Men are usually told they should have their PSA (prostate-specific antigen) level measured beginning between ages 40 and 50, depending on their ethnicity and family history.

Why is it recommended you have your PSA checked? An elevated PSA can be an early indication that something is not quite right with the prostate, such as the possibility of prostatitis, an enlarged prostate, or prostate cancer, while a lower PSA is a strong indication of good prostate health. However, an elevated PSA can be associated with other situations that don’t directly involve prostate health, such as a reaction to medication, a urinary tract infection, recent catheterization or ejaculation, or inflammation of the prostate associated with a sports injury or age.

In any event, it’s best to get a PSA test so you and your doctor can decide whether any action is necessary. As a general course of action, you can help ensure a healthy prostate by following certain lifestyle guidelines.

Eat more fruits, vegetables and nuts

Although several hormones have an impact on the prostate, one in particular—DHT, or dihydrotestosterone — promotes prostate inflammation and stimulates insulin-like growth factor-1 (IGF-1), a hormone that can promote abnormal cell growth and cancer. Certain foods contain substances shown to naturally inhibit DHT. One of those substances is lycopene, which is found in carrots, mangoes, tomatoes, and watermelon.
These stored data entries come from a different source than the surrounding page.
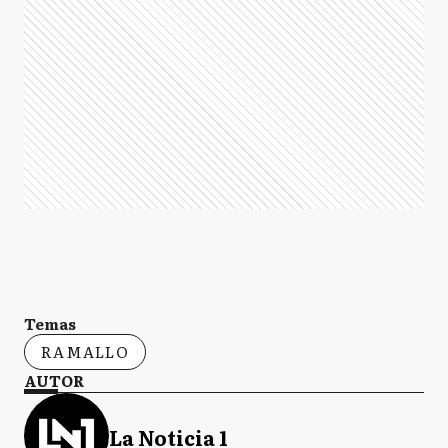
Temas
RAMALLO
AUTOR
La Noticia 1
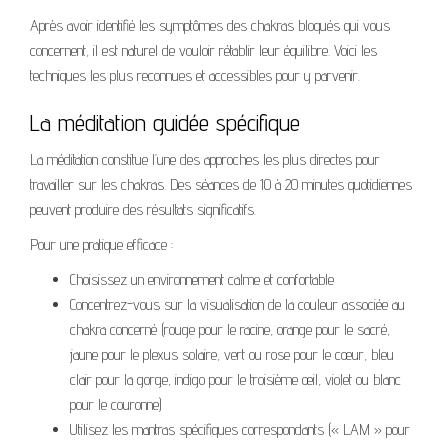
Après avoir identifié les symptômes des chakras bloqués qui vous
concernent, il est naturel de vouloir rétablir leur équilibre. Voici les
techniques les plus reconnues et accessibles pour y parvenir.
La méditation guidée spécifique
La méditation constitue l’une des approches les plus directes pour
travailler sur les chakras. Des séances de 10 à 20 minutes quotidiennes
peuvent produire des résultats significatifs.
Pour une pratique efficace :
Choisissez un environnement calme et confortable
Concentrez-vous sur la visualisation de la couleur associée au
chakra concerné (rouge pour le racine, orange pour le sacré,
jaune pour le plexus solaire, vert ou rose pour le cœur, bleu
clair pour la gorge, indigo pour le troisième œil, violet ou blanc
pour le couronne)
Utilisez les mantras spécifiques correspondants (« LAM » pour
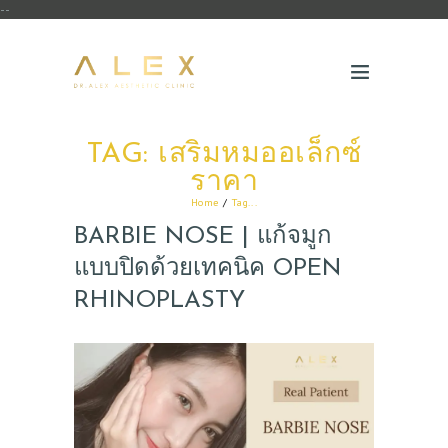
--
TAG: เสริมหมออเล็กซ์
ราคา
Home
Tag...
BARBIE NOSE | แก้จมูก
แบบปิดด้วยเทคนิค OPEN
RHINOPLASTY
A National Institutes of Health study noted that lycopene inhibits IGF-I growth in prostate cells by reducing DHT-modulated IGF-I production. Other food substances that inhibit DHT include L-lysine (in almonds, peanuts, pecans, walnuts), and zinc (in cashews, kale, spinach, wheat germ, white mushrooms, and supplements). Make a point to include several of the mentioned foods in your diet every day.

Add some pomegranate to your diet

Whether you enjoy pomegranate juice, the tasty pulp and seeds, or prefer the supplement, be sure to include this fruit in your diet more often. Research at Johns Hopkins has shown that this phytonutrient-rich fruit can reduce the rate of PSA doubling in men who have prostate cancer. Overall, the doubling time increased from 11.9 months at baseline to 18.5 months after treatment with pomegranate extract. Since pomegranate is rich in sugar, taking a supplement may be better than having the fruit on a regular basis.

Exercise more

Staying physically active on a regular basis can help lower your PSA levels. Aerobic activities, such as walking, running, cycling, and rowing, are encouraged as well as some resistance exercise to help strengthen and tone muscles. A highly recommended exercise approach is HIIT (high-intensity interval training), which is perfect for men who want to maximize their exercise benefits in a minimal amount of time.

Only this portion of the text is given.